Ocorre um problema relacionado a esse comércio internacional, porque os efeitos indiretos, também conhecidos como externalidades negativas, da exploração da água são terceirizados para outros países. Além disso, os consumidores geralmente não têm consciência e nem são cobrados financeiramente pelos problemas hídricos causados nos países estrangeiros, onde seus produtos estão sendo produzidos.
Se dermos uma olhada na lista de maior pegada hídrica por país, os Emirados Árabes Unidos lideram, seguidos pelos EUA e Canadá. O Brasil figura na sexta posição.

Áreas de produção agrícola intensiva em Goiás, com produção de commodities voltada para a exportação - observe que cada círculo corresponde a um pivô de irrigação central. (Foto: Bárbara Zambelli)
Então, como podemos agir, a nível individual, para reduzir nosso consumo de água e, consequentemente, nossa pegada hídrica?
Primeiramente, precisamos pensar fora da caixa. Reduzir o consumo de água significa muito mais do que fechar a torneira enquanto se escova os dentes.

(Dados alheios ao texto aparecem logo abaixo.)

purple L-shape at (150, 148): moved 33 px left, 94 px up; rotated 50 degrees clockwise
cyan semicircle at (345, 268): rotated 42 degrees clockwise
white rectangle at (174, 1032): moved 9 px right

Precisamos repensar em todo nosso modo de produção e consumo - vale a pena dar uma olhada nesse texto da Talita.
Um bom começo seria cortar a carne um dia da semana (segunda sem carne, por exemplo). Em vez de comprar roupas novas todos os anos, procure por lojas de segunda mão, brechós ou troque com os amigos. Escolha o transporte coletivo ou bicicletas em vez de carros particulares. Quando precisar comprar algo, sempre dê preferência a produtos locais em vez de produtos importados. No geral, aja de maneira consciente!

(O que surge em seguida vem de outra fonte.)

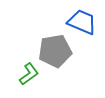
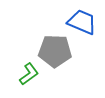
gray pentagon: rotated 12 degrees clockwise
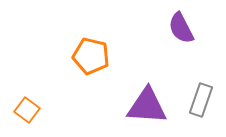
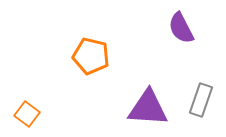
purple triangle: moved 1 px right, 2 px down
orange square: moved 4 px down
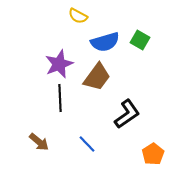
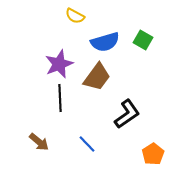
yellow semicircle: moved 3 px left
green square: moved 3 px right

Vale lembrar que a água, como um bem público, não deveria ter seus usos balizados apenas por critérios econômicos. Escolhas na alocação e gestão desse recurso são políticas - bem como a fixação de preços e incentivos fiscais. Segundo o Prof. Arjen Hoekstra, criador do conceito ‘pegada hídrica’, três pilares são essenciais para uma alocação inteligente da água. O primeiro é a sustentabilidade ambiental, que definiria a pegada hídrica máxima por bacia hidrográfica, de modo a assegurar o balanço hídrico da região. A segunda é a isonomia, ou equidade social, que se baseia na divisão justa da pegada hídrica entre comunidades. E a última é a eficiência na alocação do recurso, balizadas por um valor de referência de pegada hídrica por produtos.
Vandana Shiva, ativista ambiental indiana, em seu livro Guerras pela água: privatização, poluição e lucro, escreve: “Água não é uma invenção humana. Ela não pode ser limitada e não respeita limites. Sua natureza é compartilhada. Ela não pode ser privatizada e nem vendida como commodity”.